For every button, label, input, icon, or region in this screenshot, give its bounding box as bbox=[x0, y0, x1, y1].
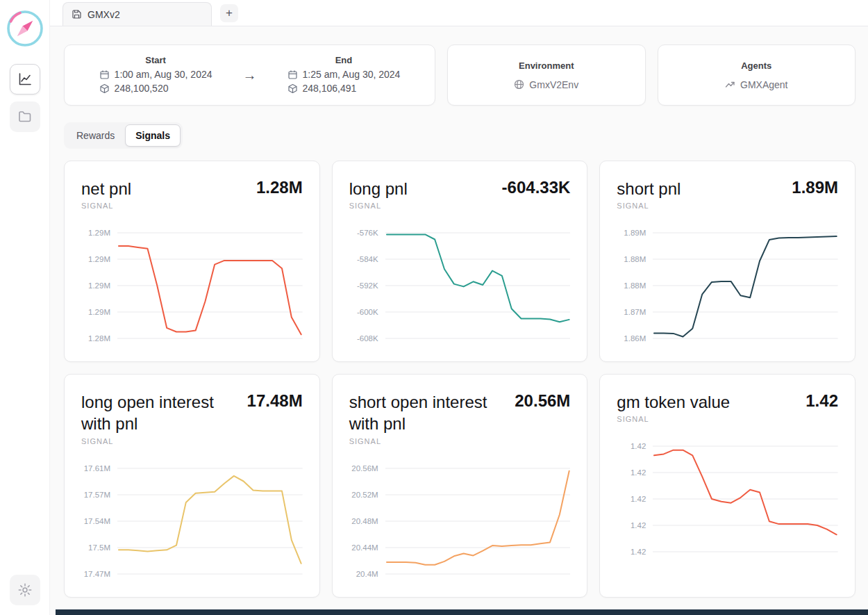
y-axis-label: -592K bbox=[357, 280, 378, 291]
end-datetime: 1:25 am, Aug 30, 2024 bbox=[287, 67, 401, 81]
sidebar bbox=[0, 0, 50, 615]
chart-card-short-open-interest: short open interest with pnl SIGNAL 20.5… bbox=[332, 374, 588, 597]
tab-gmxv2[interactable]: GMXv2 bbox=[62, 2, 212, 26]
y-axis-label: 1.29M bbox=[88, 280, 110, 291]
start-label: Start bbox=[145, 55, 166, 65]
content-area: GMXv2 + Start 1:00 am, Aug 30, 2024 bbox=[50, 0, 868, 609]
end-block-text: 248,106,491 bbox=[303, 83, 357, 94]
calendar-icon bbox=[99, 69, 110, 80]
chart-card-long-pnl: long pnl SIGNAL -604.33K -576K-584K-592K… bbox=[332, 161, 588, 362]
calendar-icon bbox=[287, 69, 298, 80]
save-icon bbox=[72, 9, 82, 19]
view-toggle: Rewards Signals bbox=[64, 122, 183, 149]
chart-header: net pnl SIGNAL 1.28M bbox=[81, 178, 303, 210]
y-axis-label: 17.57M bbox=[84, 489, 110, 500]
agents-label: Agents bbox=[741, 60, 771, 71]
chart-value: 20.56M bbox=[515, 391, 570, 411]
settings-button[interactable] bbox=[10, 575, 40, 605]
range-end: End 1:25 am, Aug 30, 2024 bbox=[287, 55, 401, 95]
y-axis-label: 1.87M bbox=[624, 306, 646, 318]
chart-title-block: short open interest with pnl SIGNAL bbox=[349, 391, 507, 445]
agents-value-text: GMXAgent bbox=[740, 79, 787, 90]
summary-row: Start 1:00 am, Aug 30, 2024 bbox=[64, 44, 856, 106]
y-axis-label: 1.86M bbox=[624, 333, 646, 344]
environment-label: Environment bbox=[519, 60, 574, 71]
chart-header: short open interest with pnl SIGNAL 20.5… bbox=[349, 391, 571, 445]
chart-plot: 1.29M1.29M1.29M1.29M1.28M bbox=[81, 227, 303, 345]
summary-card-environment: Environment GmxV2Env bbox=[447, 44, 646, 106]
chart-kind-label: SIGNAL bbox=[617, 415, 730, 423]
y-axis-label: -576K bbox=[357, 227, 378, 238]
chart-kind-label: SIGNAL bbox=[81, 202, 131, 210]
end-label: End bbox=[335, 55, 353, 65]
chart-canvas bbox=[385, 462, 571, 580]
start-block-text: 248,100,520 bbox=[115, 83, 169, 94]
main-panel: Start 1:00 am, Aug 30, 2024 bbox=[50, 26, 868, 609]
chart-value: 17.48M bbox=[247, 391, 303, 411]
chart-title-block: long open interest with pnl SIGNAL bbox=[81, 391, 239, 445]
chart-title: gm token value bbox=[617, 391, 730, 413]
y-axis-label: 20.56M bbox=[351, 463, 378, 474]
end-block: 248,106,491 bbox=[287, 81, 357, 95]
tab-signals[interactable]: Signals bbox=[125, 124, 181, 147]
chart-value: -604.33K bbox=[502, 178, 571, 197]
summary-card-agents: Agents GMXAgent bbox=[658, 44, 856, 106]
app-logo bbox=[6, 10, 44, 47]
tab-bar: GMXv2 + bbox=[50, 0, 868, 26]
chart-title-block: short pnl SIGNAL bbox=[617, 178, 681, 210]
environment-value-text: GmxV2Env bbox=[529, 79, 578, 90]
y-axis: 17.61M17.57M17.54M17.5M17.47M bbox=[81, 462, 117, 580]
chart-header: long open interest with pnl SIGNAL 17.48… bbox=[81, 391, 303, 445]
chart-header: long pnl SIGNAL -604.33K bbox=[349, 178, 571, 210]
chart-title: short pnl bbox=[617, 178, 681, 199]
y-axis-label: 1.42 bbox=[631, 493, 646, 505]
y-axis-label: 1.42 bbox=[631, 520, 646, 531]
footer-bar bbox=[56, 609, 868, 615]
add-tab-button[interactable]: + bbox=[220, 4, 238, 22]
chart-title-block: net pnl SIGNAL bbox=[81, 178, 131, 210]
y-axis-label: 1.29M bbox=[88, 254, 110, 265]
y-axis-label: 17.61M bbox=[84, 463, 110, 474]
y-axis-label: 1.29M bbox=[88, 306, 110, 318]
y-axis: -576K-584K-592K-600K-608K bbox=[349, 227, 385, 345]
agents-value: GMXAgent bbox=[725, 79, 787, 90]
chart-value: 1.28M bbox=[256, 178, 303, 197]
start-datetime: 1:00 am, Aug 30, 2024 bbox=[99, 67, 212, 81]
y-axis: 1.29M1.29M1.29M1.29M1.28M bbox=[81, 227, 117, 345]
chart-card-gm-token-value: gm token value SIGNAL 1.42 1.421.421.421… bbox=[599, 374, 856, 597]
chart-line bbox=[654, 450, 837, 535]
y-axis-label: 20.52M bbox=[351, 489, 378, 500]
y-axis-label: 20.4M bbox=[356, 568, 378, 580]
y-axis-label: -600K bbox=[357, 306, 378, 318]
chart-title-block: gm token value SIGNAL bbox=[617, 391, 730, 423]
chart-plot: -576K-584K-592K-600K-608K bbox=[349, 227, 571, 345]
block-icon bbox=[99, 83, 110, 94]
chart-canvas bbox=[117, 462, 303, 580]
y-axis-label: 1.28M bbox=[88, 333, 110, 344]
y-axis-label: 1.29M bbox=[88, 227, 110, 238]
chart-line bbox=[119, 475, 301, 563]
y-axis-label: 1.42 bbox=[631, 546, 646, 557]
chart-kind-label: SIGNAL bbox=[81, 437, 239, 445]
tab-rewards[interactable]: Rewards bbox=[66, 124, 125, 147]
y-axis-label: 20.48M bbox=[351, 516, 378, 527]
compass-icon bbox=[6, 10, 44, 47]
chart-plot: 20.56M20.52M20.48M20.44M20.4M bbox=[349, 462, 571, 580]
chart-title: long pnl bbox=[349, 178, 408, 199]
chart-value: 1.89M bbox=[792, 178, 838, 197]
y-axis-label: 1.42 bbox=[631, 467, 646, 478]
y-axis-label: 20.44M bbox=[351, 542, 378, 553]
y-axis-label: -608K bbox=[357, 333, 378, 344]
chart-canvas bbox=[385, 227, 571, 345]
start-datetime-text: 1:00 am, Aug 30, 2024 bbox=[115, 69, 212, 80]
sidebar-item-files[interactable] bbox=[10, 101, 40, 132]
chart-kind-label: SIGNAL bbox=[349, 437, 507, 445]
sidebar-item-charts[interactable] bbox=[10, 64, 40, 95]
chart-line bbox=[654, 236, 837, 336]
chart-kind-label: SIGNAL bbox=[617, 202, 681, 210]
y-axis-label: 1.88M bbox=[624, 254, 646, 265]
range-start: Start 1:00 am, Aug 30, 2024 bbox=[99, 55, 212, 95]
block-icon bbox=[287, 83, 298, 94]
y-axis: 1.89M1.88M1.88M1.87M1.86M bbox=[617, 227, 653, 345]
y-axis-label: 1.88M bbox=[624, 280, 646, 291]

=====

**The task**
Any images must be dropped; all other material is to be printed exactly.

**Result for this task**
For every button, label, input, icon, or region in this screenshot, give its bounding box as bbox=[x0, y0, x1, y1].
y-axis-label: -592K bbox=[357, 280, 378, 291]
end-datetime: 1:25 am, Aug 30, 2024 bbox=[287, 67, 401, 81]
sidebar bbox=[0, 0, 50, 615]
chart-card-short-open-interest: short open interest with pnl SIGNAL 20.5… bbox=[332, 374, 588, 597]
tab-gmxv2[interactable]: GMXv2 bbox=[62, 2, 212, 26]
y-axis-label: 1.29M bbox=[88, 280, 110, 291]
start-label: Start bbox=[145, 55, 166, 65]
content-area: GMXv2 + Start 1:00 am, Aug 30, 2024 bbox=[50, 0, 868, 609]
end-block-text: 248,106,491 bbox=[303, 83, 357, 94]
calendar-icon bbox=[99, 69, 110, 80]
chart-card-long-pnl: long pnl SIGNAL -604.33K -576K-584K-592K… bbox=[332, 161, 588, 362]
calendar-icon bbox=[287, 69, 298, 80]
save-icon bbox=[72, 9, 82, 19]
view-toggle: Rewards Signals bbox=[64, 122, 183, 149]
chart-header: net pnl SIGNAL 1.28M bbox=[81, 178, 303, 210]
y-axis-label: 17.57M bbox=[84, 489, 110, 500]
agents-label: Agents bbox=[741, 60, 771, 71]
chart-value: 20.56M bbox=[515, 391, 570, 411]
settings-button[interactable] bbox=[10, 575, 40, 605]
range-end: End 1:25 am, Aug 30, 2024 bbox=[287, 55, 401, 95]
y-axis-label: 1.87M bbox=[624, 306, 646, 318]
chart-title-block: short open interest with pnl SIGNAL bbox=[349, 391, 507, 445]
agents-value-text: GMXAgent bbox=[740, 79, 787, 90]
summary-row: Start 1:00 am, Aug 30, 2024 bbox=[64, 44, 856, 106]
y-axis-label: 1.86M bbox=[624, 333, 646, 344]
environment-label: Environment bbox=[519, 60, 574, 71]
chart-header: short open interest with pnl SIGNAL 20.5… bbox=[349, 391, 571, 445]
chart-plot: 1.29M1.29M1.29M1.29M1.28M bbox=[81, 227, 303, 345]
summary-card-environment: Environment GmxV2Env bbox=[447, 44, 646, 106]
chart-kind-label: SIGNAL bbox=[617, 415, 730, 423]
y-axis-label: -576K bbox=[357, 227, 378, 238]
chart-kind-label: SIGNAL bbox=[81, 202, 131, 210]
end-label: End bbox=[335, 55, 353, 65]
chart-canvas bbox=[385, 462, 571, 580]
start-block-text: 248,100,520 bbox=[115, 83, 169, 94]
main-panel: Start 1:00 am, Aug 30, 2024 bbox=[50, 26, 868, 609]
chart-value: 17.48M bbox=[247, 391, 303, 411]
chart-title-block: long open interest with pnl SIGNAL bbox=[81, 391, 239, 445]
chart-title: gm token value bbox=[617, 391, 730, 413]
y-axis-label: 20.56M bbox=[351, 463, 378, 474]
end-block: 248,106,491 bbox=[287, 81, 357, 95]
tab-signals[interactable]: Signals bbox=[125, 124, 181, 147]
chart-value: -604.33K bbox=[502, 178, 571, 197]
summary-card-agents: Agents GMXAgent bbox=[658, 44, 856, 106]
app-logo bbox=[6, 10, 44, 47]
tab-bar: GMXv2 + bbox=[50, 0, 868, 26]
chart-title-block: short pnl SIGNAL bbox=[617, 178, 681, 210]
environment-value-text: GmxV2Env bbox=[529, 79, 578, 90]
y-axis: 17.61M17.57M17.54M17.5M17.47M bbox=[81, 462, 117, 580]
chart-header: long open interest with pnl SIGNAL 17.48… bbox=[81, 391, 303, 445]
chart-header: long pnl SIGNAL -604.33K bbox=[349, 178, 571, 210]
chart-title: short pnl bbox=[617, 178, 681, 199]
y-axis-label: 1.42 bbox=[631, 493, 646, 505]
y-axis-label: 1.42 bbox=[631, 520, 646, 531]
footer-bar bbox=[56, 609, 868, 615]
add-tab-button[interactable]: + bbox=[220, 4, 238, 22]
chart-title-block: net pnl SIGNAL bbox=[81, 178, 131, 210]
y-axis-label: 1.29M bbox=[88, 254, 110, 265]
y-axis-label: 17.61M bbox=[84, 463, 110, 474]
y-axis-label: 1.29M bbox=[88, 306, 110, 318]
y-axis: -576K-584K-592K-600K-608K bbox=[349, 227, 385, 345]
agents-value: GMXAgent bbox=[725, 79, 787, 90]
chart-value: 1.28M bbox=[256, 178, 303, 197]
start-datetime: 1:00 am, Aug 30, 2024 bbox=[99, 67, 212, 81]
y-axis: 1.29M1.29M1.29M1.29M1.28M bbox=[81, 227, 117, 345]
chart-card-gm-token-value: gm token value SIGNAL 1.42 1.421.421.421… bbox=[599, 374, 856, 597]
chart-line bbox=[654, 450, 837, 535]
y-axis-label: 20.52M bbox=[351, 489, 378, 500]
y-axis-label: 20.4M bbox=[356, 568, 378, 580]
y-axis-label: -600K bbox=[357, 306, 378, 318]
chart-title-block: gm token value SIGNAL bbox=[617, 391, 730, 423]
chart-plot: -576K-584K-592K-600K-608K bbox=[349, 227, 571, 345]
block-icon bbox=[99, 83, 110, 94]
chart-canvas bbox=[117, 462, 303, 580]
y-axis-label: 1.28M bbox=[88, 333, 110, 344]
y-axis-label: 1.29M bbox=[88, 227, 110, 238]
chart-line bbox=[119, 475, 301, 563]
y-axis-label: 1.42 bbox=[631, 546, 646, 557]
chart-kind-label: SIGNAL bbox=[81, 437, 239, 445]
tab-rewards[interactable]: Rewards bbox=[66, 124, 125, 147]
y-axis-label: 20.48M bbox=[351, 516, 378, 527]
compass-icon bbox=[6, 10, 44, 47]
chart-plot: 20.56M20.52M20.48M20.44M20.4M bbox=[349, 462, 571, 580]
chart-title: long pnl bbox=[349, 178, 408, 199]
chart-value: 1.89M bbox=[792, 178, 838, 197]
y-axis-label: 1.42 bbox=[631, 467, 646, 478]
y-axis-label: 20.44M bbox=[351, 542, 378, 553]
y-axis-label: -608K bbox=[357, 333, 378, 344]
chart-canvas bbox=[385, 227, 571, 345]
start-datetime-text: 1:00 am, Aug 30, 2024 bbox=[115, 69, 212, 80]
sidebar-item-files[interactable] bbox=[10, 101, 40, 132]
chart-kind-label: SIGNAL bbox=[349, 437, 507, 445]
sidebar-item-charts[interactable] bbox=[10, 64, 40, 95]
chart-line bbox=[654, 236, 837, 336]
chart-kind-label: SIGNAL bbox=[617, 202, 681, 210]
y-axis-label: 1.88M bbox=[624, 254, 646, 265]
range-start: Start 1:00 am, Aug 30, 2024 bbox=[99, 55, 212, 95]
block-icon bbox=[287, 83, 298, 94]
y-axis: 1.89M1.88M1.88M1.87M1.86M bbox=[617, 227, 653, 345]
y-axis-label: 1.88M bbox=[624, 280, 646, 291]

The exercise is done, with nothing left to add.